About the job Sr. DevOps Engineer
About the Role
We are looking for a Senior DevOps Engineer to help scale the cloud architecture, deployment systems, and operational reliability behind AI-driven platforms and computer vision infrastructure. This role is ideal for someone with strong cloud infrastructure and automation experience who can operate across distributed systems, edge-server environments, and scalable production platforms. The ideal candidate is ownership-oriented, pragmatic, and comfortable working in fast-moving environments with evolving operational needs. This position requires strong collaboration with Backend, Frontend, Product, and Computer Vision teams to ensure stable, scalable, secure, and reliable systems.
Key Responsibilities
Design, manage, and improve scalable cloud infrastructure.
Ensure production systems are reliable, secure, highly available, and operationally visible.
Support infrastructure powering web applications, backend systems, analytics platforms, and AI-driven systems.
Build and maintain Infrastructure as Code using Terraform.
Create reusable, modular infrastructure components and automate provisioning workflows.
Build and improve CI/CD pipelines, deployment systems, rollback strategies, and release workflows.
Implement monitoring, observability, and alerting systems.
Investigate and resolve production incidents and infrastructure issues.
Participate in root cause analysis and long-term operational improvements.
Support distributed systems, edge-server integrations, and scalable backend services.
Collaborate with teams working on Python-based computer vision pipelines.
Improve infrastructure security, access controls, scalability, performance, and cost efficiency.
Must-have Requirements
5+ years of DevOps or Cloud Infrastructure experience.
Strong experience with Google Cloud Platform cloud infrastructure.
Strong hands-on experience with Terraform and Infrastructure as Code.
Experience supporting scalable production systems and distributed architectures.
Experience building and maintaining CI/CD pipelines.
Deep understanding of cloud architecture and distributed systems.
Strong Infrastructure as Code practices and modular Terraform design.
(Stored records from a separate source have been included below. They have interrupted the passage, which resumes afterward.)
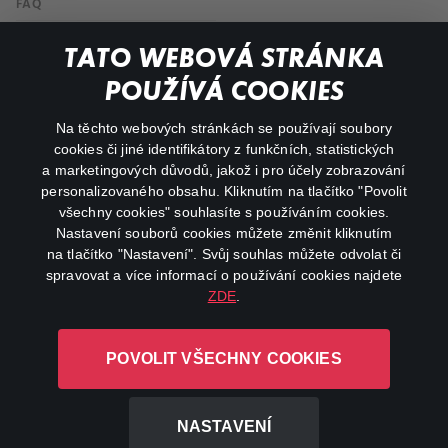
FAQ
Můj účet
TATO WEBOVÁ STRÁNKA
Důležité odkazy
POUŽÍVÁ COOKIES
Na těchto webových stránkách se používají soubory
facebook
instagram
cookies či jiné identifikátory z funkčních, statistických
a marketingových důvodů, jakož i pro účely zobrazování
personalizovaného obsahu. Kliknutím na tlačítko "Povolit
youtube
všechny cookies" souhlasíte s používáním cookies.
Nastavení souborů cookies můžete změnit kliknutím
na tlačítko "Nastavení". Svůj souhlas můžete odvolat či
spravovat a více informací o používání cookies najdete
ZDE
.
Canal+ Luxembourg S. à r.l. se sídlem Rue Albert Borschette 4,
L-1246 Luxembourg R.C.S.
POVOLIT VŠECHNY COOKIES
Luxembourg: B 87.905
Všechna práva vyhrazena
NASTAVENÍ
©
2026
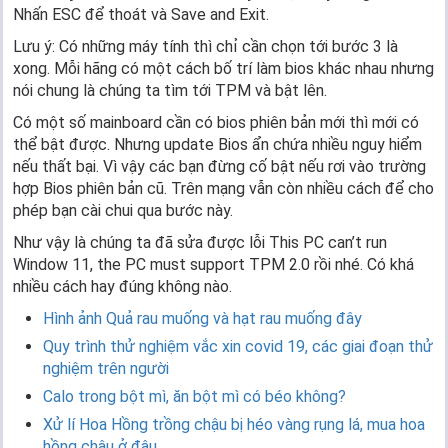
Nhấn ESC để thoát và Save and Exit.
Lưu ý: Có những máy tính thì chỉ cần chọn tới bước 3 là
xong. Mỗi hãng có một cách bố trí làm bios khác nhau nhưng
nói chung là chúng ta tìm tới TPM và bật lên.
Có một số mainboard cần có bios phiên bản mới thì mới có
thể bật được. Nhưng update Bios ẩn chứa nhiều nguy hiểm
nếu thất bại. Vì vậy các bạn đừng cố bật nếu rơi vào trường
hợp Bios phiên bản cũ. Trên mạng vẫn còn nhiều cách để cho
phép bạn cài chui qua bước này.
Như vậy là chúng ta đã sửa được lỗi This PC can’t run
Window 11, the PC must support TPM 2.0 rồi nhé. Có khá
nhiều cách hay đúng không nào.
Hình ảnh Quả rau muống và hạt rau muống đây
Quy trình thử nghiệm vắc xin covid 19, các giai đoạn thử
nghiệm trên người
Calo trong bột mì, ăn bột mì có béo không?
Xử lí Hoa Hồng trồng chậu bị héo vàng rụng lá, mua hoa
hồng chậu ở đâu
Experience with monitoring, observability, and incident management.
Strong troubleshooting and operational debugging skills.
Experience managing production deployments and release workflows.
Understanding of networking, scalability, and infrastructure security best practices.
Ability to automate operational processes and improve platform reliability.
Experience working in fast-paced product or startup environments.
Strong communication skills in cross-functional environments.
Ability to work autonomously in remote environments.
Ownership mentality and proactive operational mindset.
Fluent English.
Nice-to-have Requirements
Experience with AI-driven or computer vision platforms.
Experience supporting edge or serverless architectures.
Familiarity with Python-based systems.
Experience with real-time systems and analytics platforms.
Experience with Kubernetes or container orchestration systems.
Experience with Docker.
Experience with GitHub Actions or CI/CD tooling.
Experience with monitoring and observability tools such as DataDog, CloudWatch, or Grafana.
Familiarity with Linux-based systems administration.
Familiarity with TypeScript, Node.js, PostgreSQL, or Next.js-based platforms.
Familiarity with Node.js and TypeScript-based edge-server integrations.